**What you are asked to do**
Which lines of the records contain the word "Başvurusu"? Copy each one.

**Given information**
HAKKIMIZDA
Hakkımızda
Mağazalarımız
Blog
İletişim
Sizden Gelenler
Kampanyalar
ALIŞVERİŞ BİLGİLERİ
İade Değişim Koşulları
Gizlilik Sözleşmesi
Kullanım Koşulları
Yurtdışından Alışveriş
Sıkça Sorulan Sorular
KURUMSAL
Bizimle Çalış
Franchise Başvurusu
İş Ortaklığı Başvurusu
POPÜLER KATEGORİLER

**Answer area**
Franchise Başvurusu
İş Ortaklığı Başvurusu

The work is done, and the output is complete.